Residents of Godmanchester, friends and fugitives like me gathered for the unveiling of the commemorative plaques. A historian, Roger Leivers, introduced us to Farm Hall in wartime, first as a centre for training spies and sending them back into their Nazi-occupied homelands, then as a centre for detaining captured physicists.
While BBC weather predicted rain over Oxford, Sir Richard Dearlove, former head of MI6, mounted the platform and gave a heartfelt endorsement of the commemoration. The obelisk is one of only two memorials, he told us, that commemorate espionage in Britain, the other being indoors at a college for spies whose identity he could not reveal. I am pretty sure it is not New College, Oxford.
While at the Hall, the German physicists played ball in the garden, chatted in quiet corners and enjoyed good food. One of them even jumped over the barrier fencing and met women by night in Godmanchester: he would surely have gatecrashed our Commemoration Ball. The interns at the Hall had no idea that people like Dearlove had bugged every room and were poring over transcripts of their conversations for clues to their understanding of a nuclear bomb.
On the way to the obelisk, I admired a garden with a pond, tall lavender, lines of Verbena bonariensis and elegant arches covered with the pink-flowered rose Minnehaha, a rambler that came to the market in 1865. I was treading in some legendary footsteps. Long before Echenique devised this planting, the garden was frequented by Heisenberg, inventor of the uncertainty principle.
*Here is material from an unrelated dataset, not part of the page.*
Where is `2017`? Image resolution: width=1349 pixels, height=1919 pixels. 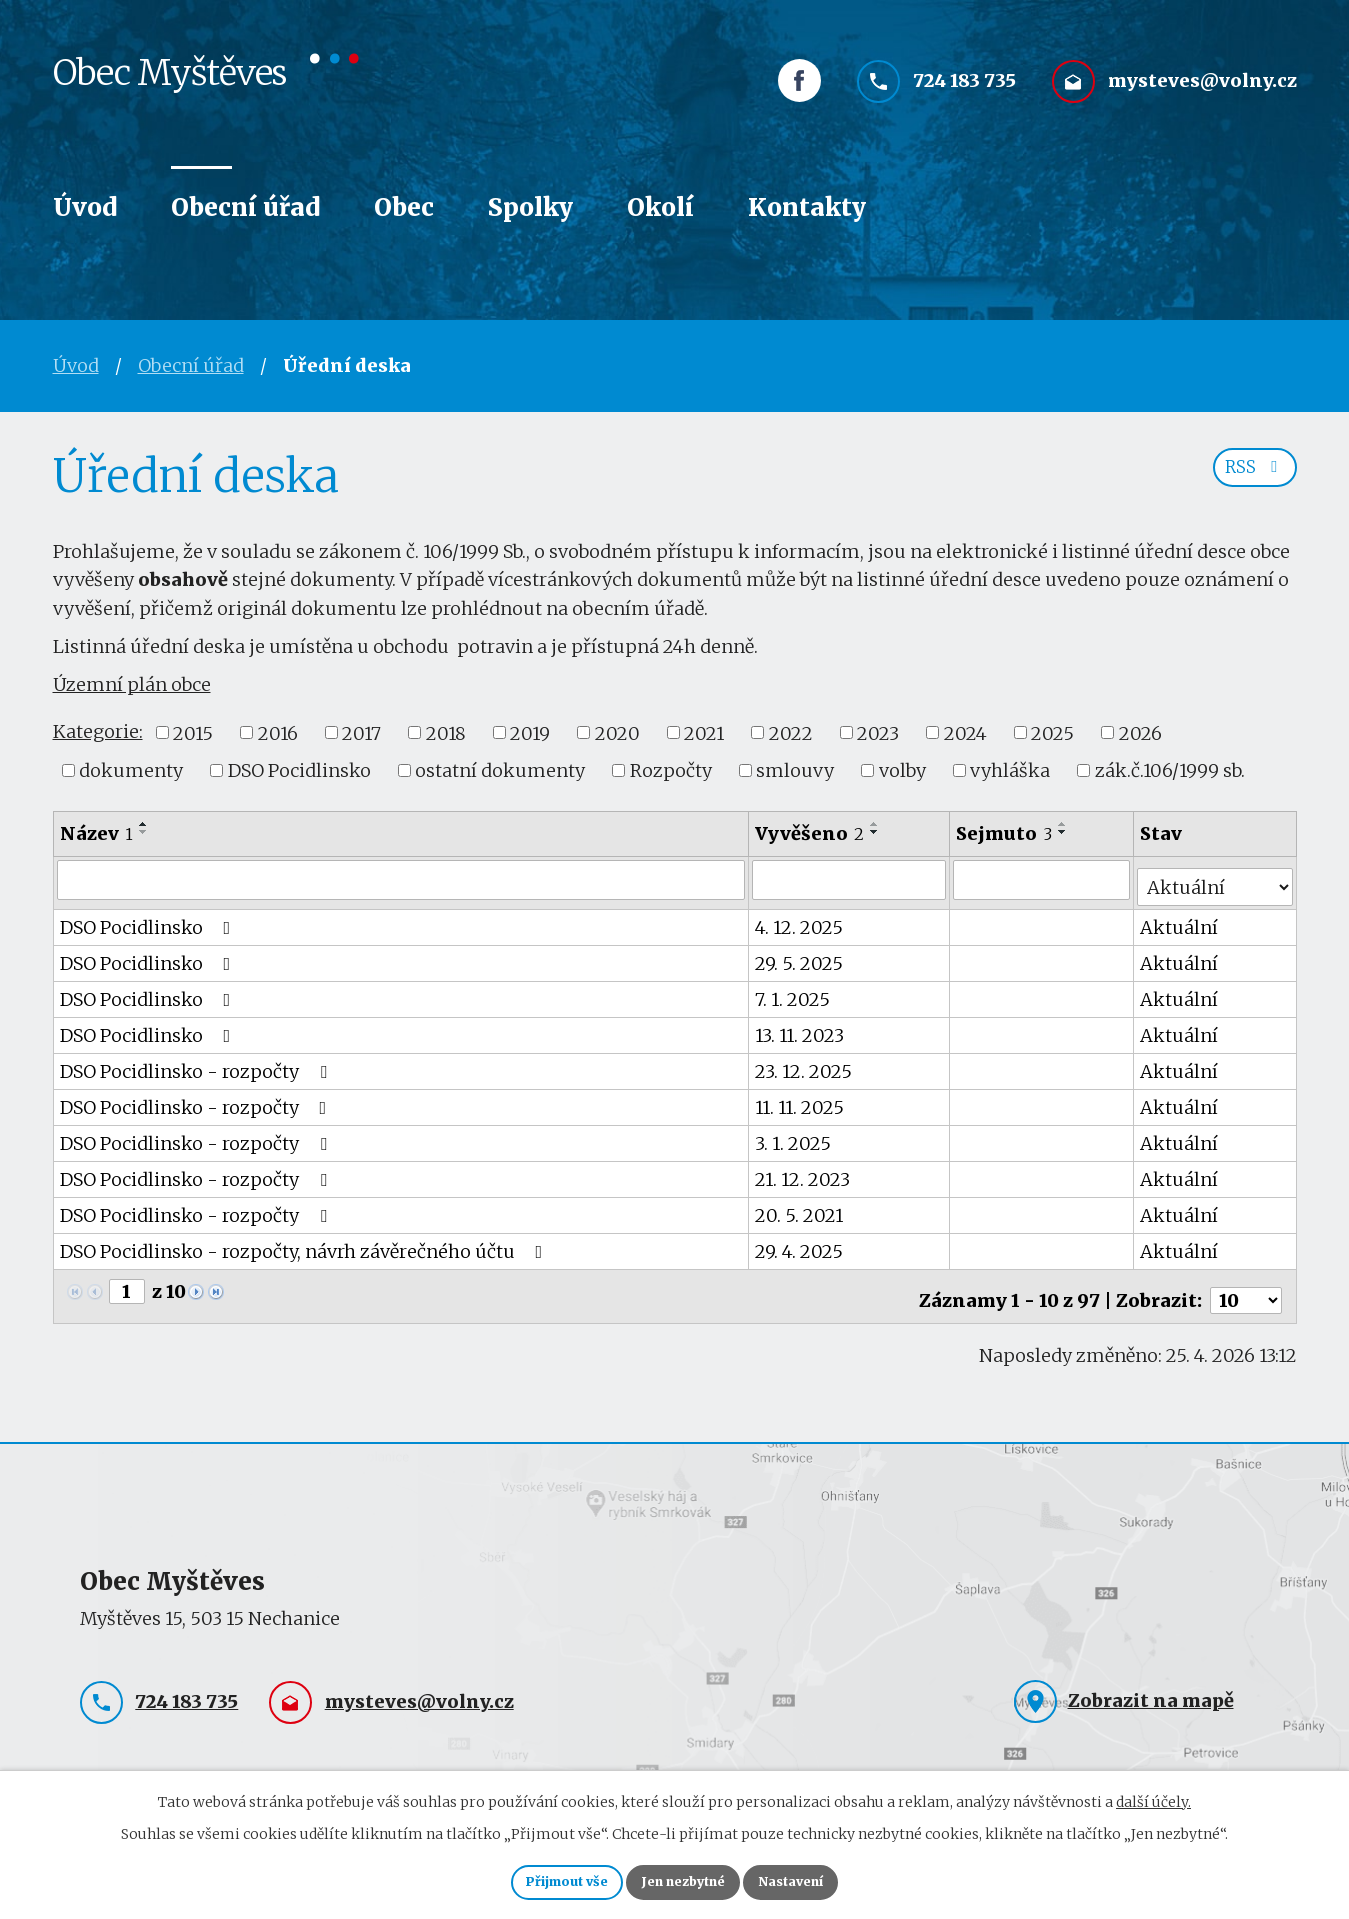 2017 is located at coordinates (361, 732).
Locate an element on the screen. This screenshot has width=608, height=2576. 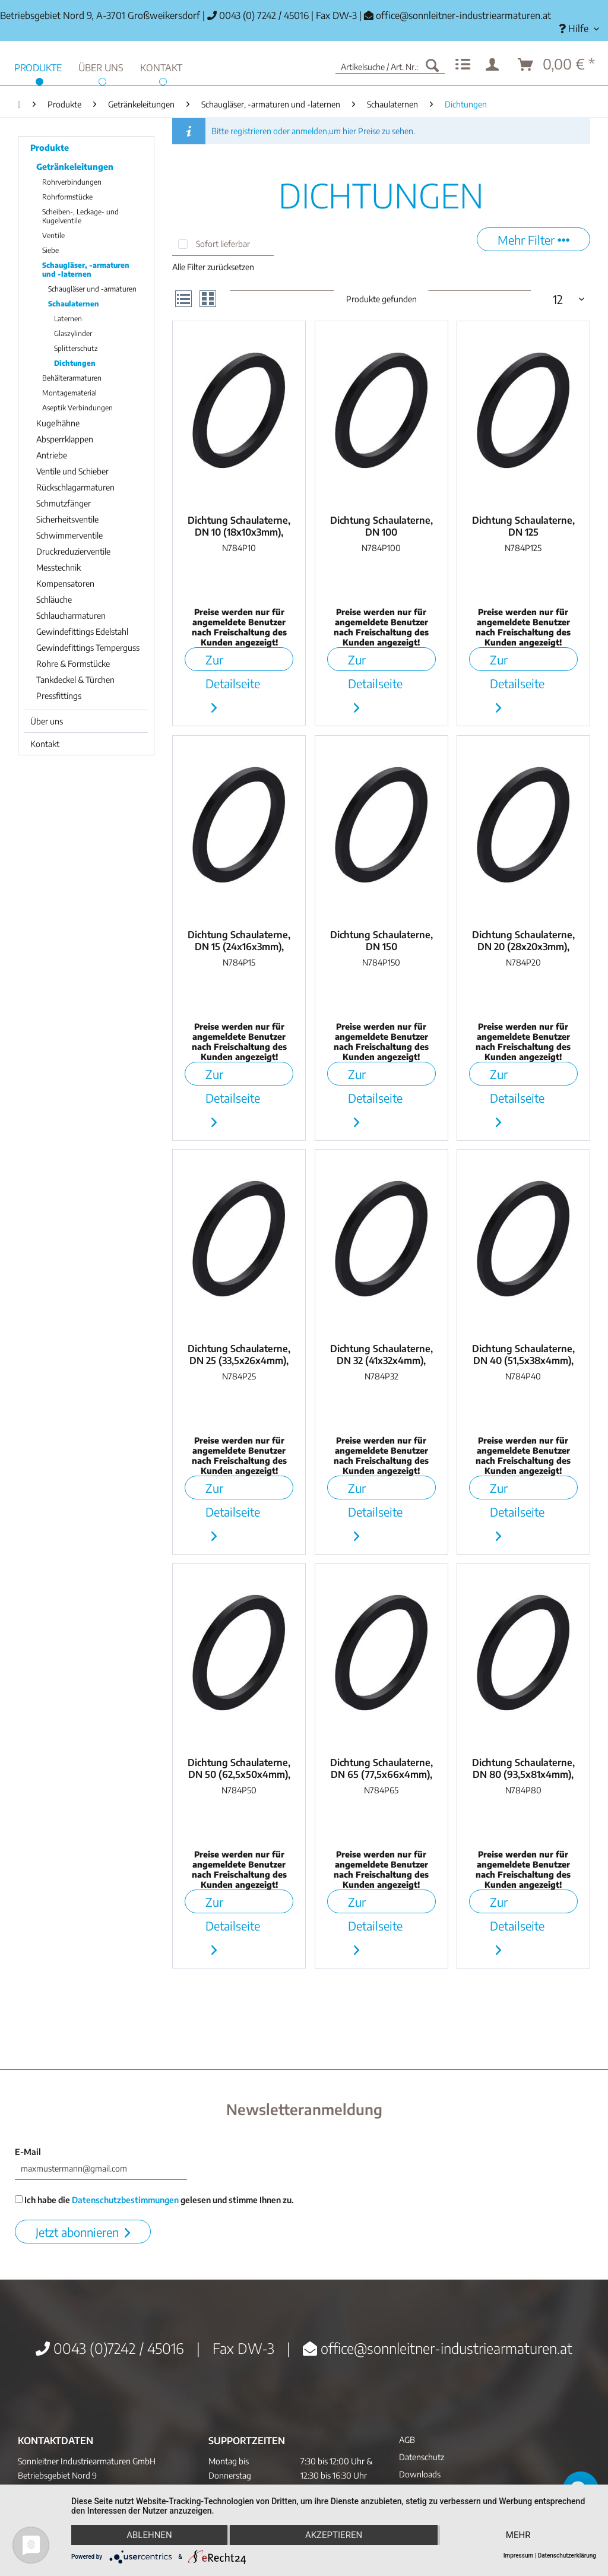 [Über uns] is located at coordinates (101, 66).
Until recently, he has been a genius of uncertain repute in the tale of the nuclear bomb.
In his admired 1998 play, Copenhagen , Michael Frayn left audiences uncertain whether Heisenberg had deliberately diverted Nazi interest away from such a weapon. In the play, as in life, Heisenberg visited the great Niels Bohr in Copenhagen, his friend and fellow physicist who took him to be saying that he was indeed engaged in such a venture. However, letters between the two have been published since 2002 and are considered to show that Bohr had misunderstood what Heisenberg said: he was willing to work on a nuclear reactor, but not on a bomb. A plaque on the new garden obelisk commemorates the German physicists for limiting their work to reactors.
Whether Heisenberg and others already knew enough to devise a bomb is a disputed subject. When an atomic bomb was used on Japan, certainly the news appalled Farm Hall’s interns. In his fine drawing room on the Hall’s first floor, Echenique showed me a central boss in the ceiling and explained that it was where Otto Hahn, winner of a Nobel Prize for chemistry in 1944, had tried to hang himself after hearing the news of Hiroshima. He felt guilty at what nuclear knowledge had done.
Commemoration balls in Oxford owe their name to Commemoration Week, in which they are held. After the end of the summer term, it contains events to commemorate former benefactors. A commemoration of spies and physicists may seem very different, but as the rain failed to arrive, I reflected that they might have more in common.
In front of my roses and silver-grey teucrium in the College, Saturday’s young partygoers included scholars in nuclear physics, perhaps with transformative careers ahead. They might also have included some future spies, one day to be pillars of MI6. Their dancing has done no horticultural damage, but I have no plans, as yet, for an obelisk in their honour.